Sorry for the late posting of this week’s reference. I’ll blame it on Lost fatigue.
This week’s episode was the toughest yet. We saw examples of two ways to die in the aftermath of Katrina. The first was death while in police custody, and the second was the death of the older trombone player. His story reminded me of Clarence ‘Gatemouth’ Brown, the famous bluesman who passed away shortly after the storm in September, 2005.
Of course be sure to check out the New Orleans paper’s installment of Treme explained for this week, which has lots of information about the housing projects that were at the center of this week’s episode. It also explains the context of the “green dots” reference.
Patrick Jarenwattananon interviews Josh Jackson about this week’s episode for NPR.
Both outlets discuss Cajun music, which finally got a little screen time this week. Tipitina’s was previously mentioned on the show, and this week the Pine Leaf Boys played their gig there.

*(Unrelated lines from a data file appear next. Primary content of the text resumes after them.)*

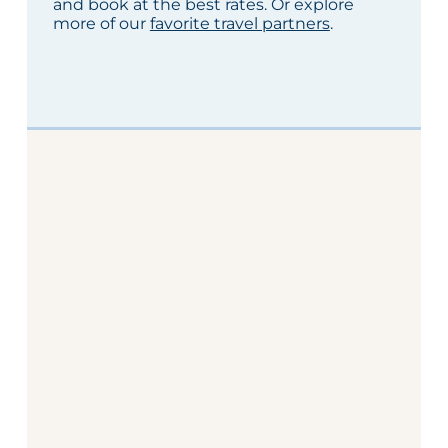
and book at the best rates. Or explore
more of our
favorite travel partners
.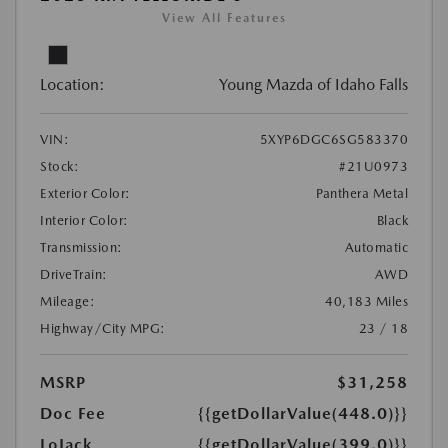
View All Features
Location:
Young Mazda of Idaho Falls
VIN:
5XYP6DGC6SG583370
Stock:
#21U0973
Exterior Color:
Panthera Metal
Interior Color:
Black
Transmission:
Automatic
DriveTrain:
AWD
Mileage:
40,183 Miles
Highway/City MPG:
23 / 18
MSRP
$31,258
Doc Fee
{{getDollarValue(448.0)}}
LoJack
{{getDollarValue(399.0)}}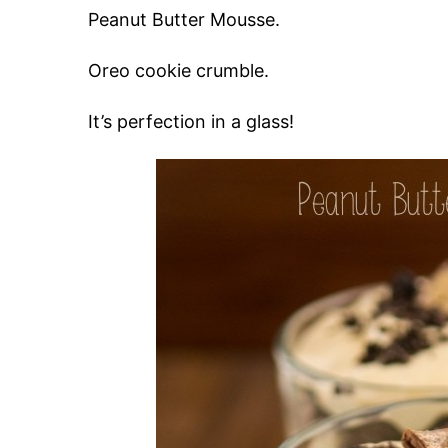
Peanut Butter Mousse.
Oreo cookie crumble.
It’s perfection in a glass!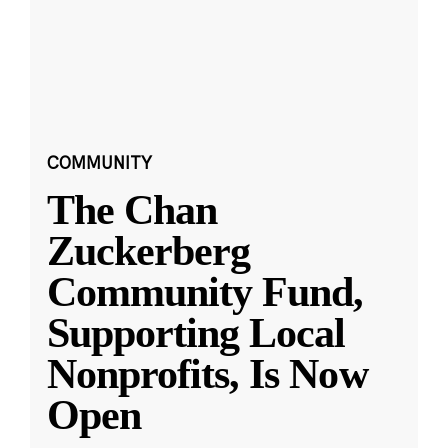
COMMUNITY
The Chan
Zuckerberg
Community Fund,
Supporting Local
Nonprofits, Is Now
Open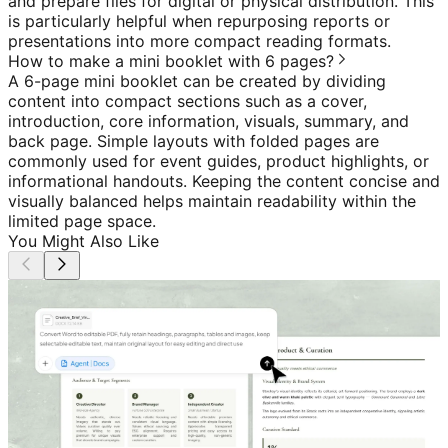
and prepare files for digital or physical distribution. This
is particularly helpful when repurposing reports or
presentations into more compact reading formats.
How to make a mini booklet with 6 pages?
A 6-page mini booklet can be created by dividing
content into compact sections such as a cover,
introduction, core information, visuals, summary, and
back page. Simple layouts with folded pages are
commonly used for event guides, product highlights, or
informational handouts. Keeping the content concise and
visually balanced helps maintain readability within the
limited page space.
You Might Also Like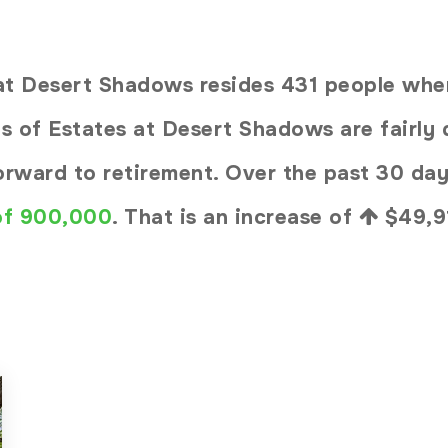
s at Desert Shadows resides 431 people w
s of Estates at Desert Shadows are fairly q
forward to retirement. Over the past 30 da
 of 900,000
. That is an increase of
$49,9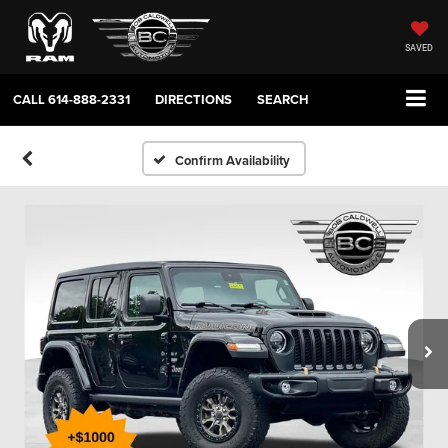
SAVED
CALL
614-888-2331
DIRECTIONS
SEARCH
Confirm Availability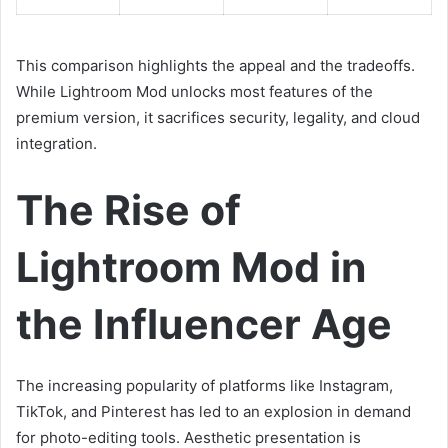
This comparison highlights the appeal and the tradeoffs.
While Lightroom Mod unlocks most features of the
premium version, it sacrifices security, legality, and cloud
integration.
The Rise of
Lightroom Mod in
the Influencer Age
The increasing popularity of platforms like Instagram,
TikTok, and Pinterest has led to an explosion in demand
for photo-editing tools. Aesthetic presentation is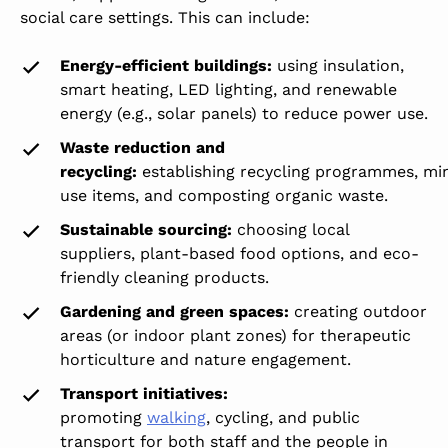
social care settings. This can include:
Energy-efficient buildings:
using insulation,
smart heating, LED lighting, and renewable
energy (e.g., solar panels) to reduce power use.
Waste reduction and
recycling:
establishing recycling programmes, min
use items, and composting organic waste.
Sustainable sourcing:
choosing local
suppliers, plant-based food options, and eco-
friendly cleaning products.
Gardening and green spaces:
creating outdoor
areas (or indoor plant zones) for therapeutic
horticulture and nature engagement.
Transport initiatives:
promoting
walking
,
cycling
, and public
transport for both staff and the people in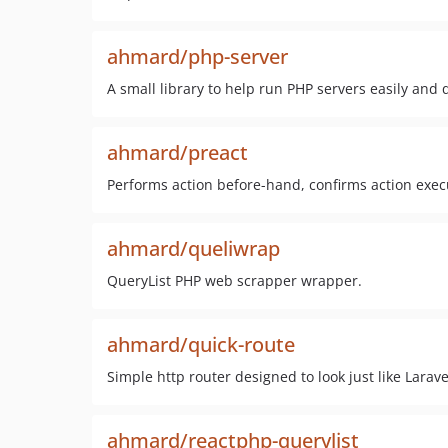
ahmard/php-server
A small library to help run PHP servers easily and q
ahmard/preact
Performs action before-hand, confirms action exec
ahmard/queliwrap
QueryList PHP web scrapper wrapper.
ahmard/quick-route
Simple http router designed to look just like Larave
ahmard/reactphp-querylist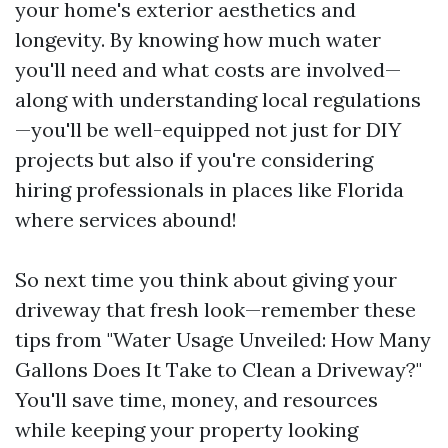
your home's exterior aesthetics and
longevity. By knowing how much water
you'll need and what costs are involved—
along with understanding local regulations
—you'll be well-equipped not just for DIY
projects but also if you're considering
hiring professionals in places like Florida
where services abound!
So next time you think about giving your
driveway that fresh look—remember these
tips from "Water Usage Unveiled: How Many
Gallons Does It Take to Clean a Driveway?"
You'll save time, money, and resources
while keeping your property looking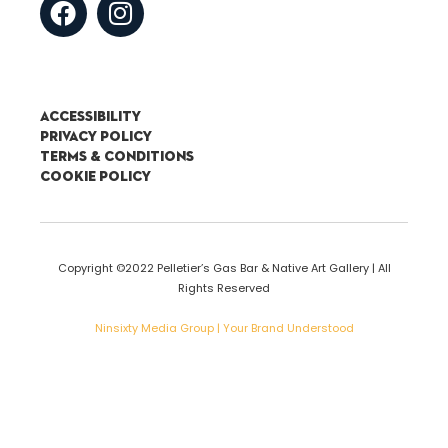
Accessibility
Privacy Policy
Terms & Conditions
Cookie Policy
Copyright ©2022 Pelletier’s Gas Bar & Native Art Gallery | All
Rights Reserved
Ninsixty Media Group | Your Brand Understood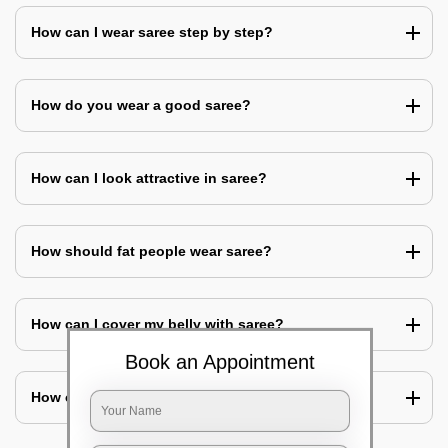
How can I wear saree step by step?
How do you wear a good saree?
How can I look attractive in saree?
How should fat people wear saree?
How can I cover my belly with saree?
Book an Appointment
How can I look slim in saree?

The New Orleans Musicians’ Clinic organized the jazz bands in the airport. The clinic is a worthy cause, it provides health care services to musicians, most of whom have incomes well south of the poverty line.
We’ve seen a lot of the ugly side of law enforcement in Louisiana on Treme, but it’s not all bad. The other day I saw an article on a prisoner-staffed hospice program at Angola prison that has transformed it from one of America’s most violent maximum security prisons to one of the least violent.
Finally, the scene where Albert Lambreaux was arrested while squatting at the projects reminded me of the lyrics to Mardis Gras Indians chant “Indian Red,” featured heavily in episode 3:
We won’t bow down
Down on that ground
Because I love to hear you call my Indian red
You don’t have to use your imagination to figure out where those lyrics came from.